Some of you folks out there with engineering backgrounds could probably really get a lot from it (and hopefully share with us, in more layman-like terms).
Even if I only understand 5% of it, it will have easily been worth the $19.95 + $10.00 shipping.
http://www.sae.org/technical/books/PT-49
John
From the Preface:
"This volume is primarily an assemblage of published papers selected to illustrate current activity in the field of vehicle aerodynamics." (copyright 1996)
From the Table of Contents:
"Section I Historical Background/Overveiw"
"Section II Wind Tunnel Testing: Testing Methodology, Ground-Simulation, Measurement Techniques"
"Section III On-Road Testing"
"Section IV Computational Fluid Dynamics"
"Section V Vehicle Aerodynamic Development and Drag Reduction"
"Section VI Aerodynamics of Engine Cooling"
"Section VII Vehicle Areodynamics and Aeroacoustics"

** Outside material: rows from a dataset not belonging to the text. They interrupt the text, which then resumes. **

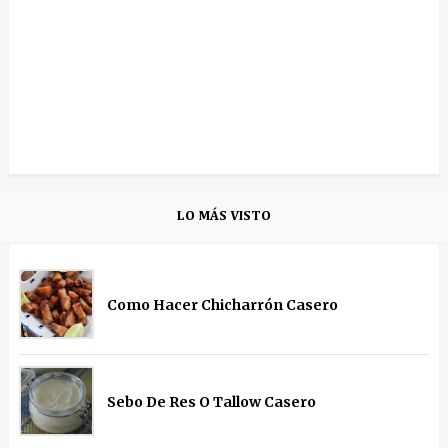
LO MÁS VISTO
Como Hacer Chicharrón Casero
Sebo De Res O Tallow Casero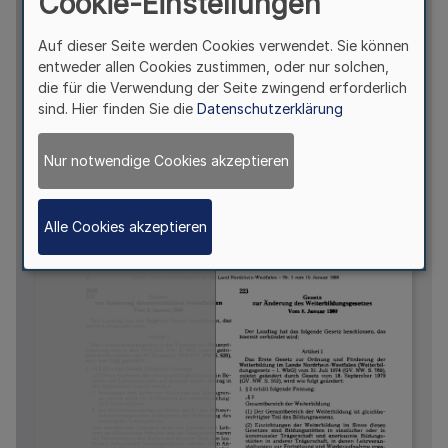
Cookie-Einstellungen
Auf dieser Seite werden Cookies verwendet. Sie können
entweder allen Cookies zustimmen, oder nur solchen,
die für die Verwendung der Seite zwingend erforderlich
sind. Hier finden Sie die
Datenschutzerklärung
Nur notwendige Cookies akzeptieren
Alle Cookies akzeptieren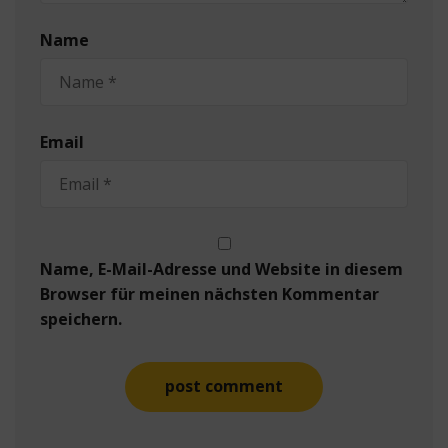
Name
Email
Name, E-Mail-Adresse und Website in diesem
Browser für meinen nächsten Kommentar
speichern.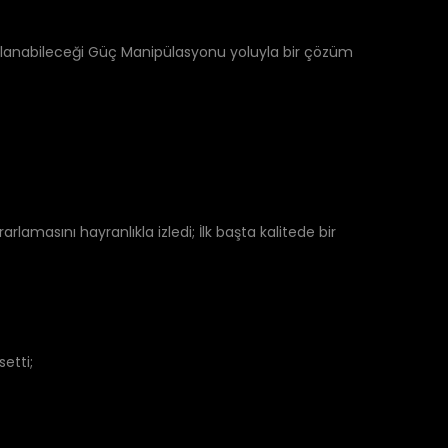
ullanabileceği Güç Manipülasyonu yoluyla bir çözüm
lamasını hayranlıkla izledi; İlk başta kalitede bir
etti;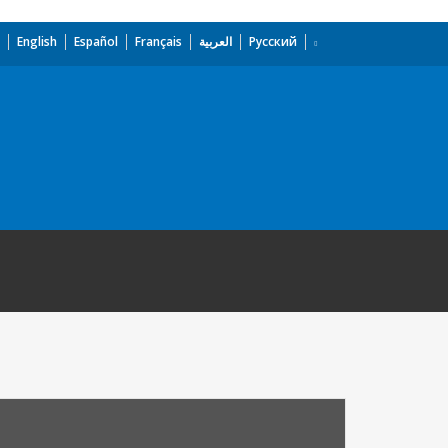
English
Español
Français
العربية
Русский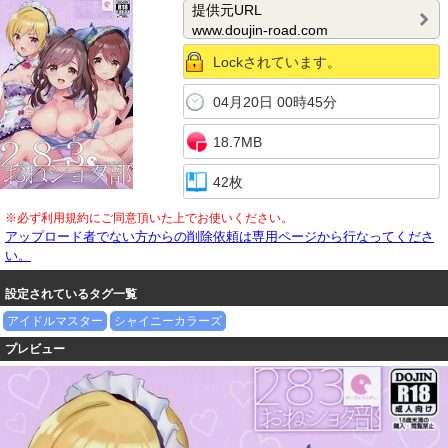
提供元URL
www.doujin-road.com
Lockされています。
04月20日 00時45分
18.7MB
42枚
※必ず利用規約にご同意頂いた上でお使いください。
アップロード者でない方からの削除依頼は専用ページから行なってくださ
い。
設定されているタグ一覧
アイドルマスター
シャイニーカラーズ
プレビュー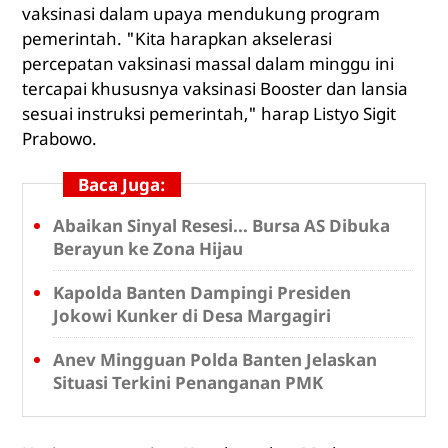
vaksinasi dalam upaya mendukung program
pemerintah. "Kita harapkan akselerasi
percepatan vaksinasi massal dalam minggu ini
tercapai khususnya vaksinasi Booster dan lansia
sesuai instruksi pemerintah," harap Listyo Sigit
Prabowo.
Baca Juga:
Abaikan Sinyal Resesi... Bursa AS Dibuka
Berayun ke Zona Hijau
Kapolda Banten Dampingi Presiden
Jokowi Kunker di Desa Margagiri
Anev Mingguan Polda Banten Jelaskan
Situasi Terkini Penanganan PMK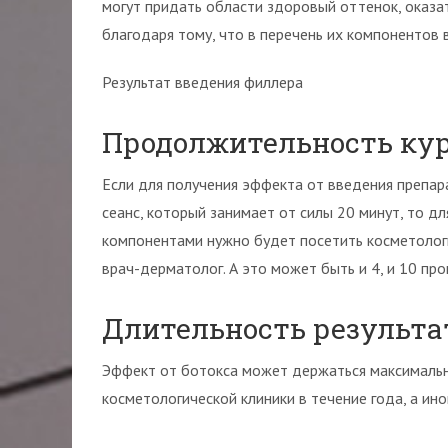
могут придать области здоровый оттенок, оказа
благодаря тому, что в перечень их компонентов
Результат введения филлера
Продолжительность ку
Если для получения эффекта от введения препар
сеанс, который занимает от силы 20 минут, то дл
компонентами нужно будет посетить косметологи
врач-дерматолог. А это может быть и 4, и 10 про
Длительность результа
Эффект от ботокса может держаться максимально
косметологической клиники в течение года, а ино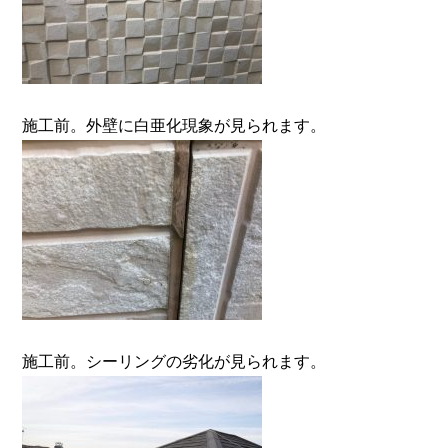
施工前。外壁に白亜化現象が見られます。
施工前。シーリングの劣化が見られます。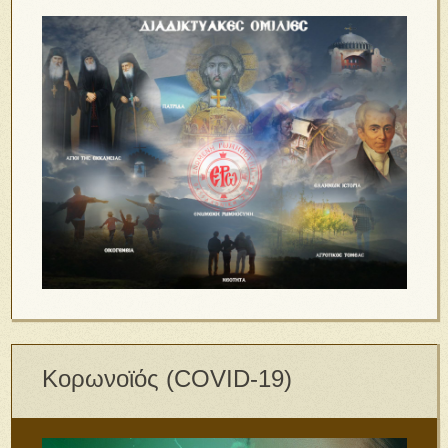
Κορωνοϊός (COVID-19)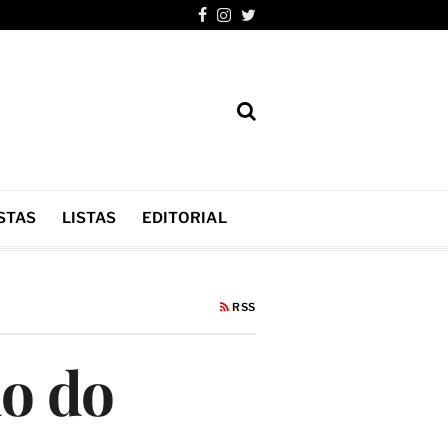
STAS
LISTAS
EDITORIAL
RSS
mo do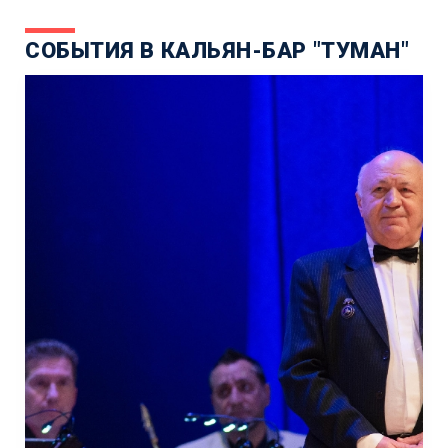
СОБЫТИЯ В КАЛЬЯН-БАР "ТУМАН"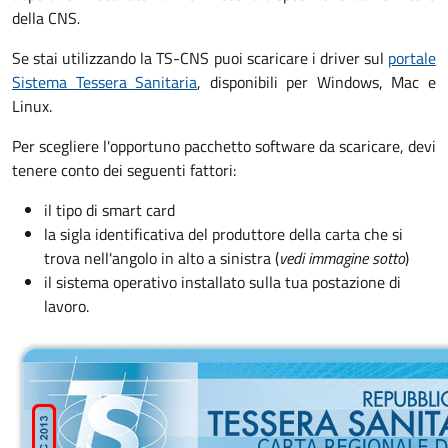
della CNS
.
Se stai utilizzando la TS-CNS puoi scaricare i driver sul
portale
Sistema Tessera Sanitaria
, disponibili per Windows, Mac e
Linux.
Per scegliere l'opportuno pacchetto software da scaricare, devi
tenere conto dei seguenti fattori:
il tipo di smart card
la sigla identificativa del produttore della carta che si
trova nell'angolo in alto a sinistra (
vedi immagine sotto
)
il sistema operativo installato sulla tua postazione di
lavoro.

Just skipping through it I see such stuff as "Example of velocity distribution behind a rotating shrouded fan"...."Crosswind sensitivity of passenger cars and the influence of chassis and aerodynamic properties on driver preferences"...."Computed yaw effects on streamlines, seperation zones, and wake shape for Corvette ZR-1"....."Simultaneous computation of the external flow around a car body and the internal flow through its engine compartment"....."Cooling air inlets"...."Engine compartment flow losses with smooth and rough underbodies"..."Investigation of lift behaviour"....

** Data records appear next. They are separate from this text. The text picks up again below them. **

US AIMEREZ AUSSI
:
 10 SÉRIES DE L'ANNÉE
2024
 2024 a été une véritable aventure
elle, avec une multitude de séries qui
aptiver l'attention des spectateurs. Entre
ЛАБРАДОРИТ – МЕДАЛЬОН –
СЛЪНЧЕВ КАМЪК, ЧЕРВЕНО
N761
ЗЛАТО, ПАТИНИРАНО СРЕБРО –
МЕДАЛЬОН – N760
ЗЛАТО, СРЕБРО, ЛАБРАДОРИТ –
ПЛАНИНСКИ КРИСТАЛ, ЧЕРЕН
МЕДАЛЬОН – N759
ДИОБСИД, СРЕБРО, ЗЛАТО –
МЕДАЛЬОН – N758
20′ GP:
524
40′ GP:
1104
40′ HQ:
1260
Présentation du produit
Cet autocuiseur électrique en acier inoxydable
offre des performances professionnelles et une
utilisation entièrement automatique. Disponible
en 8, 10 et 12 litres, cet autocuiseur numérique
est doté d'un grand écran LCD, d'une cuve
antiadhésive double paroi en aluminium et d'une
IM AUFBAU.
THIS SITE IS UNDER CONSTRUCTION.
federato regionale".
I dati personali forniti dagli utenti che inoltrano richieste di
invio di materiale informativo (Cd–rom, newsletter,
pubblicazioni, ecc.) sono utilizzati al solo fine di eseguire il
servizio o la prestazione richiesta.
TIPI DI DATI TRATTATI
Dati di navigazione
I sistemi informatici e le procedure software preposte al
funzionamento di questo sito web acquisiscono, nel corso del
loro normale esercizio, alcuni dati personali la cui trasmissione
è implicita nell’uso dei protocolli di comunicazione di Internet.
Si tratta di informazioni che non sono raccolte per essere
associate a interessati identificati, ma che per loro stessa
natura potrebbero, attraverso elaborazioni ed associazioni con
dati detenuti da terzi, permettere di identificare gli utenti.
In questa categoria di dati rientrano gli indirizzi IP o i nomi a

I think you get the idea. Lots of charts, graphs, illustrations and equations. This is primarily an engineering book--most of it is way over my head, but I know I can still get a lot out of it. Gonna take me a while, though.
Some of you folks out there with engineering backgrounds could probably really get a lot from it (and hopefully share with us, in more layman-like terms).

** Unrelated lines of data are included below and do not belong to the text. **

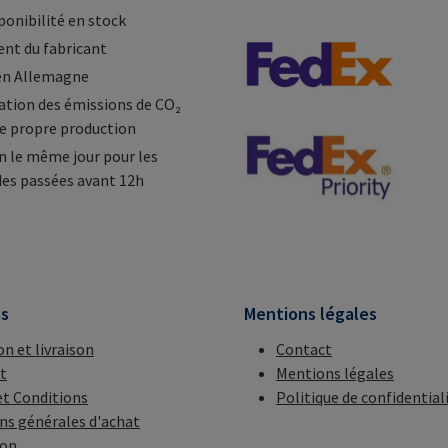
ponibilité en stock
nt du fabricant
en Allemagne
tion des émissions de CO₂
e propre production
n le même jour pour les
s passées avant 12h
ns
Mentions légales
on et livraison
Contact
t
Mentions légales
t Conditions
Politique de confidential
ns générales d'achat
ion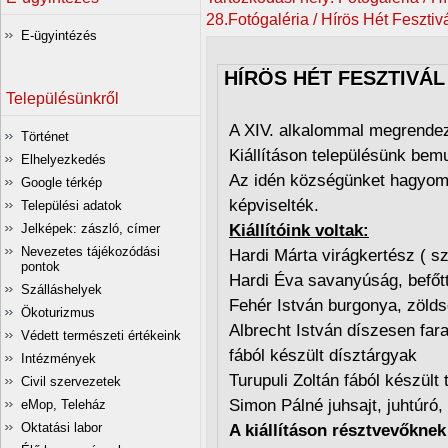
28.Fotógaléria / Hírös Hét Feszti
E-ügyintézés
HÍRÖS HÉT FESZTIVÁL
Településünkről
A XIV. alkalommal megrendeze
Történet
Kiállításon településünk bem
Elhelyezkedés
Az idén községünket hagyomán
Google térkép
képviselték.
Települési adatok
Jelképek: zászló, címer
Kiállítóink voltak:
Nevezetes tájékozódási
Hardi Márta virágkertész ( s
pontok
Hardi Éva savanyúság, befőtt
Szálláshelyek
Fehér István burgonya, zöld
Ökoturizmus
Albrecht István díszesen fara
Védett természeti értékeink
fából készült dísztárgyak
Intézmények
Turupuli Zoltán fából készült
Civil szervezetek
Simon Pálné juhsajt, juhtúró
eMop, Teleház
Oktatási labor
A kiállításon résztvevőkne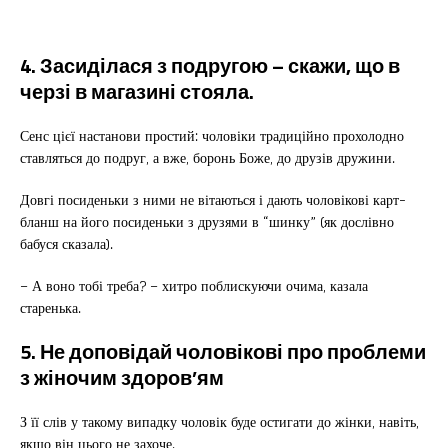
4. Засиділася з подругою – скажи, що в
черзі в магазині стояла.
Сенс цієї настанови простий: чоловіки традиційно прохолодно
ставляться до подруг, а вже, боронь Боже, до друзів дружини.
Довгі посиденьки з ними не вітаються і дають чоловікові карт-
бланш на його посиденьки з друзями в “шинку” (як дослівно
бабуся сказала).
– А воно тобі треба? – хитро поблискуючи очима, казала
старенька.
5. Не доповідай чоловікові про проблеми
з жіночим здоров’ям
З її слів у такому випадку чоловік буде остигати до жінки, навіть,
якщо він цього не захоче.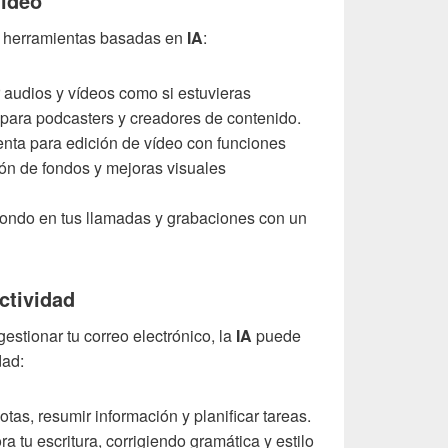
vídeo
as herramientas basadas en
IA
:
 audios y vídeos como si estuvieras
l para podcasters y creadores de contenido.
nta para edición de vídeo con funciones
n de fondos y mejoras visuales
e fondo en tus llamadas y grabaciones con un
ctividad
estionar tu correo electrónico, la
IA
puede
dad:
tas, resumir información y planificar tareas.
a tu escritura, corrigiendo gramática y estilo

Even if I only understand 5% of it, it will have easily been worth the $19.95 + $10.00 shipping.
http://www.sae.org/technical/books/PT-49
John
Last edited by JPhil; 01-30-2007 at 10:40 PM.
#36
Melting Slicks
Just an observation here....has anybody familiar with the Chaparrals of the mid-sixties (the 2A, 2C, and 2D in particular) noticed the faint similarities between their chiseled shapes and that of the C3 Corvette? When the original Chaparral 2 (which is to say, the first mid-engined, composite-chassised Chaparral) was morphed into the 2A its body shape was changed from a rounded form with an upturned nose to one that looked a lot more like General Motors' GSIIb research vehicle which was provided to Jim Hall for chassis research- it had a downward-sloping, pointed nose profile and sharp fender creases like the Mako Shark show car which soon followed. Obviously the backdoor support that Hall was getting from GM (aluminum 327 blocks, automatic transaxles, etc.) was given with the understanding that Hall would in turn incorporate some pointy, angular styling cues from the Corvette into the race cars in order to convey the idea to the rather gullible car-buying public that their new Corvette had race car aerodynamic technology incorporated. Ford was doing the same thing with the Mustang in 1964- the fake side scoops and abbreviated 'fastback' roof profile faintly mimicked certain elements of the GT40 (whose original aerodynamics were diabolical and required lots of tweaking to prevent them from flying at high speed). What I'm getting at here is that any pretentions that C3 vettes might make toward aerodynamic sophistication is pretty much coincidental- they do look swoopy and racy but compared to the smoother, more seamless profiles found on newer cars they're really pretty crude (and those Chaparrals even had added-on chin spoilers to help keep their front ends stuck).
#37
Pro
There are quite a few of us here that would dearly love to have a copy of a C3 body/frame in CAD format. If per chance someone offers one up could you mention it here?